[[ Records provided open ]]

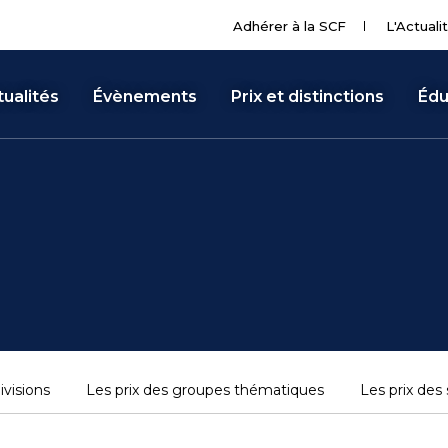
Adhérer à la SCF
L'Actuali
ualités
Évènements
Prix et distinctions
Édu
ivisions
Les prix des groupes thématiques
Les prix des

[[ Records provided closed ]]

• Task brief
The full listing, reproduced exactly and without pictures, is the expected output.

• Response to this exercise
Adhérer à la SCF
L'Actuali
ualités
Évènements
Prix et distinctions
Édu
ivisions
Les prix des groupes thématiques
Les prix des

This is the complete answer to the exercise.